Hello,

 I'm new on the list but I have a difficult problem I suppose.
 I maintain a cluster which used to work nicely.

 After a reboot, necessary due to the instalation of an UPS, I cannot start 
gmond on the server even if on the nodes is working well.
 I have Scientific Linux SL release 5.3 (Boron) installed on all machines.

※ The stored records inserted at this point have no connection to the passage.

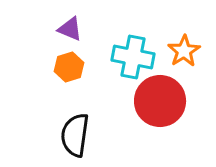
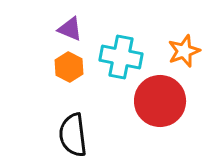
orange star: rotated 12 degrees clockwise
cyan cross: moved 12 px left
orange hexagon: rotated 16 degrees counterclockwise
black semicircle: moved 2 px left; rotated 15 degrees counterclockwise
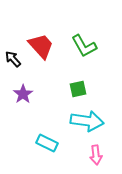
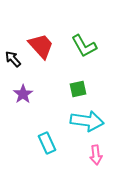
cyan rectangle: rotated 40 degrees clockwise
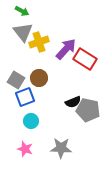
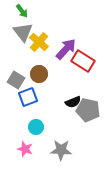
green arrow: rotated 24 degrees clockwise
yellow cross: rotated 30 degrees counterclockwise
red rectangle: moved 2 px left, 2 px down
brown circle: moved 4 px up
blue square: moved 3 px right
cyan circle: moved 5 px right, 6 px down
gray star: moved 2 px down
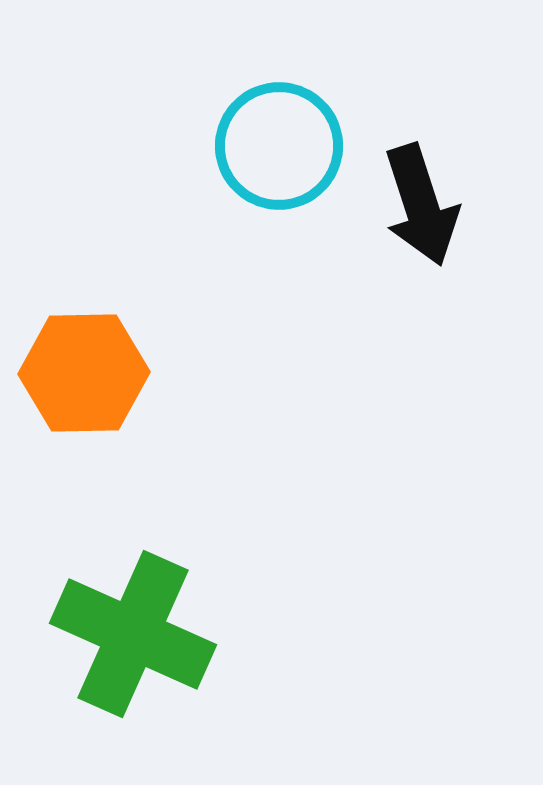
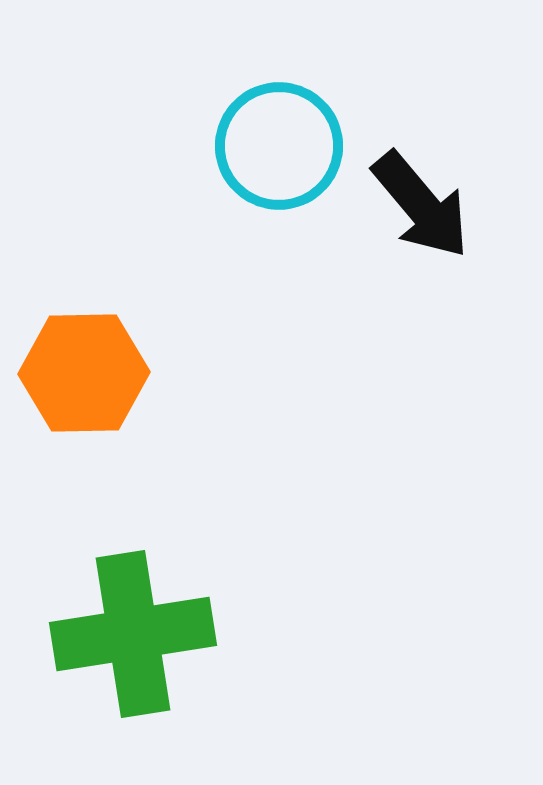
black arrow: rotated 22 degrees counterclockwise
green cross: rotated 33 degrees counterclockwise
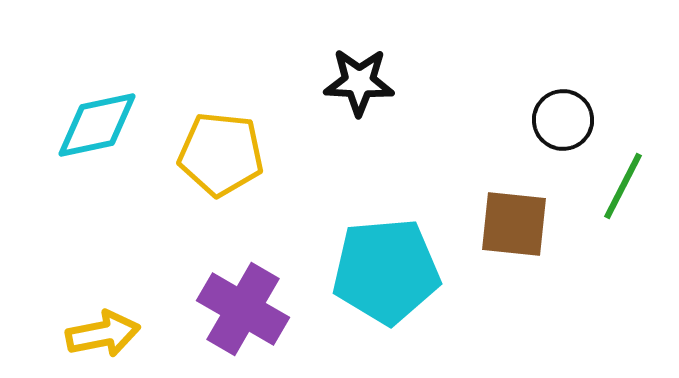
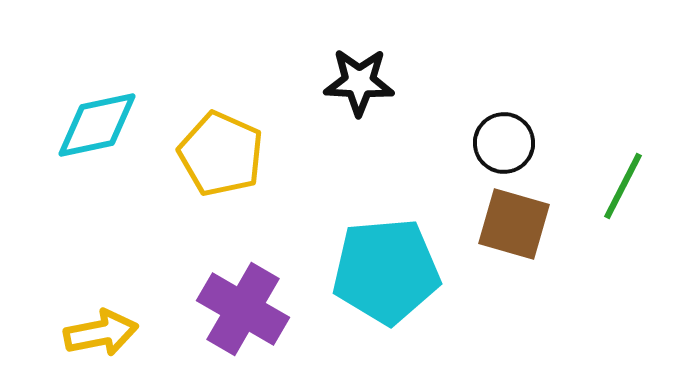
black circle: moved 59 px left, 23 px down
yellow pentagon: rotated 18 degrees clockwise
brown square: rotated 10 degrees clockwise
yellow arrow: moved 2 px left, 1 px up
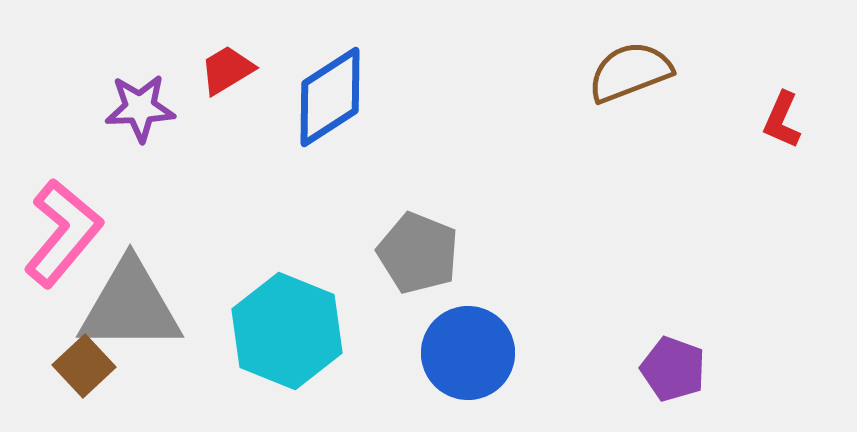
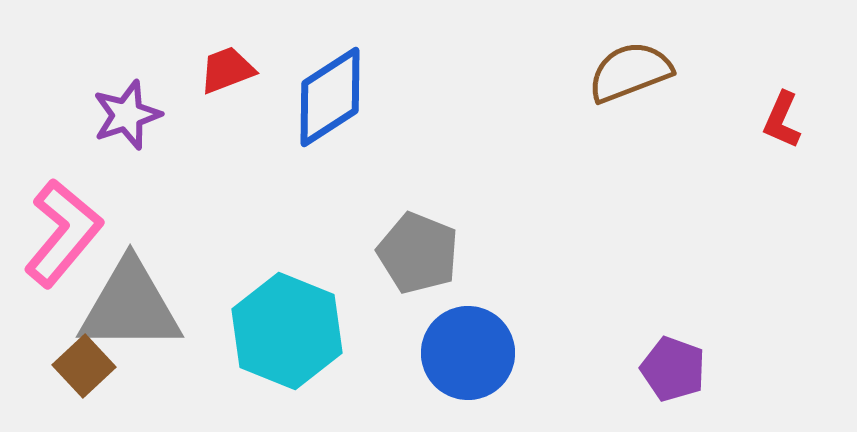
red trapezoid: rotated 10 degrees clockwise
purple star: moved 13 px left, 7 px down; rotated 16 degrees counterclockwise
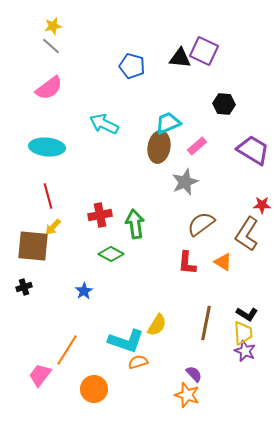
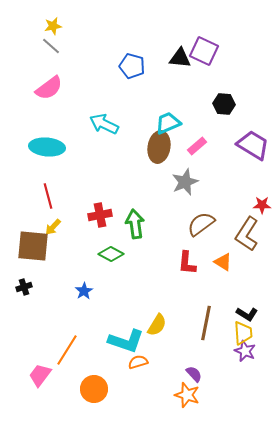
purple trapezoid: moved 5 px up
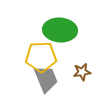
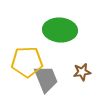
yellow pentagon: moved 14 px left, 5 px down
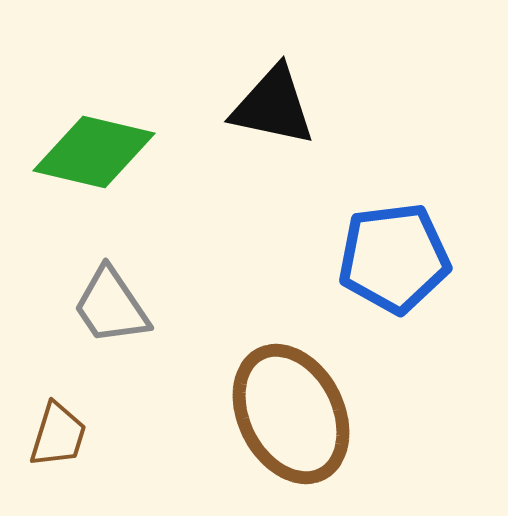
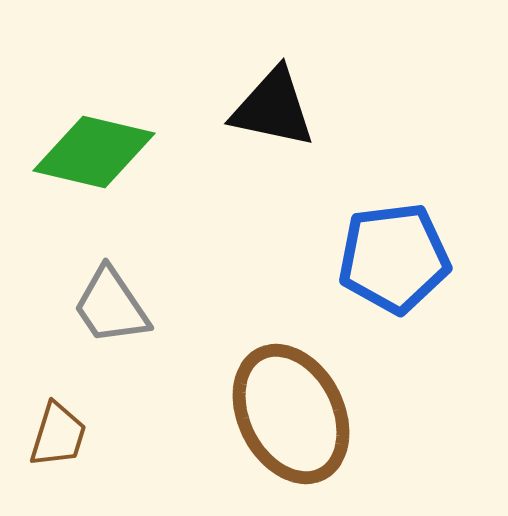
black triangle: moved 2 px down
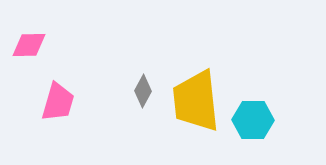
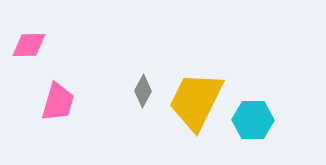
yellow trapezoid: rotated 32 degrees clockwise
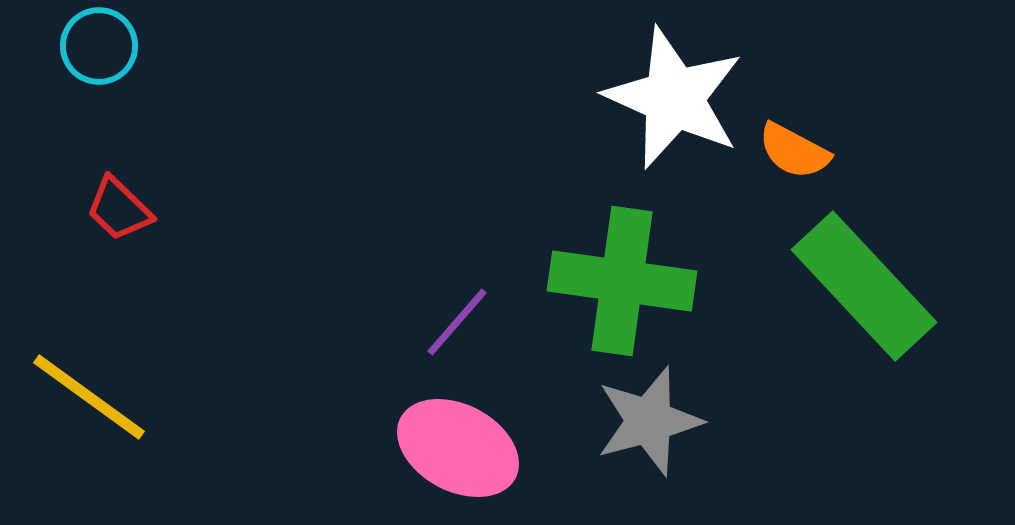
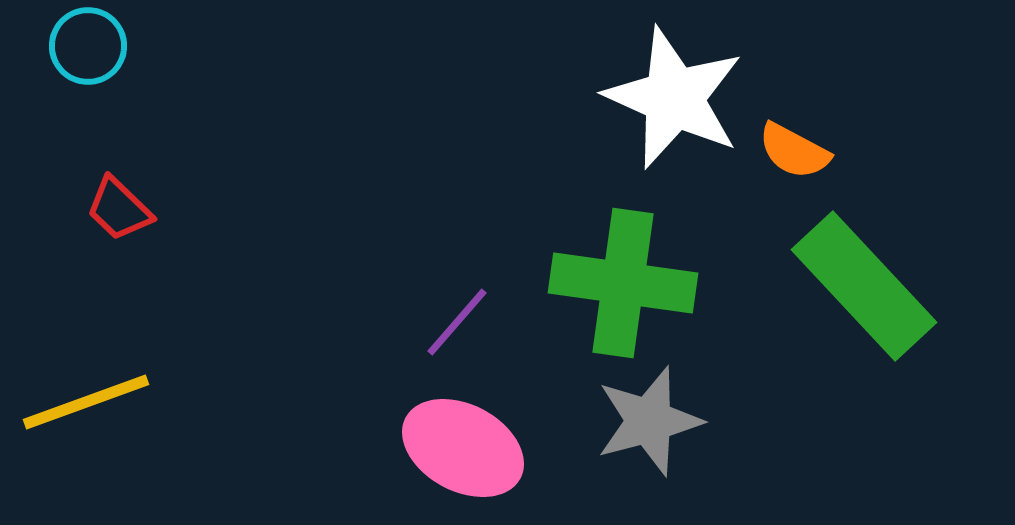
cyan circle: moved 11 px left
green cross: moved 1 px right, 2 px down
yellow line: moved 3 px left, 5 px down; rotated 56 degrees counterclockwise
pink ellipse: moved 5 px right
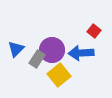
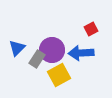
red square: moved 3 px left, 2 px up; rotated 24 degrees clockwise
blue triangle: moved 1 px right, 1 px up
yellow square: rotated 10 degrees clockwise
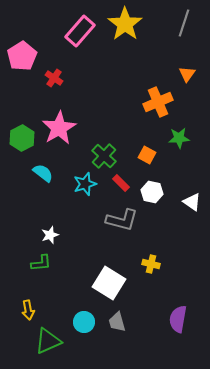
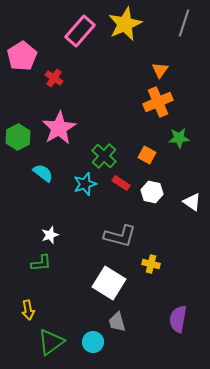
yellow star: rotated 12 degrees clockwise
orange triangle: moved 27 px left, 4 px up
green hexagon: moved 4 px left, 1 px up
red rectangle: rotated 12 degrees counterclockwise
gray L-shape: moved 2 px left, 16 px down
cyan circle: moved 9 px right, 20 px down
green triangle: moved 3 px right, 1 px down; rotated 12 degrees counterclockwise
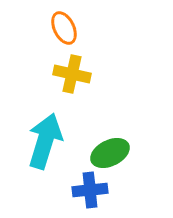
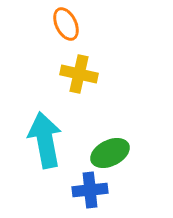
orange ellipse: moved 2 px right, 4 px up
yellow cross: moved 7 px right
cyan arrow: moved 1 px up; rotated 28 degrees counterclockwise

 I have the following kernel on all the nodes:
 [root@cn-smpi sbin]# uname -a
 Linux cn-smpi.itim-cj.ro 2.6.18-194.8.1.el5 #1 SMP Thu Jul 1 16:05:53 EDT 2010 
x86_64 x86_64 x86_64 GNU/Linux

 Below you can see some details:

 root@cn-smpi sbin]# /sbin/service gmond start
 Starting GANGLIA gmond: [ OK ]
 [root@cn-smpi sbin]# /sbin/service gmond status
 gmond dead but subsys locked

 On all nodes is working:
 [root@cn-smpi sbin]# cexec /sbin/service gmond status
 ************************* cn-sge-1 *************************
 --------- cn-mpi01---------
 gmond (pid 13623) is running...
 --------- cn-mpi02---------
 gmond (pid 11971) is running...

 [root@cn-smpi log]# grep "segfault" messages
 Feb 18 12:42:37 cn-smpi kernel: gmond[14493]: segfault at 0000000000000008 rip 
0000003c2d0b54dd rsp 00007ffffde116d8 error 4
 Feb 18 12:51:18 cn-smpi kernel: gmond[14952]: segfault at 0000000000000008 rip 
0000003c2d0b54dd rsp 00007fff393f13e8 error 4

 As I can see the error is at rip 0000003c2d0b54dd which is stable.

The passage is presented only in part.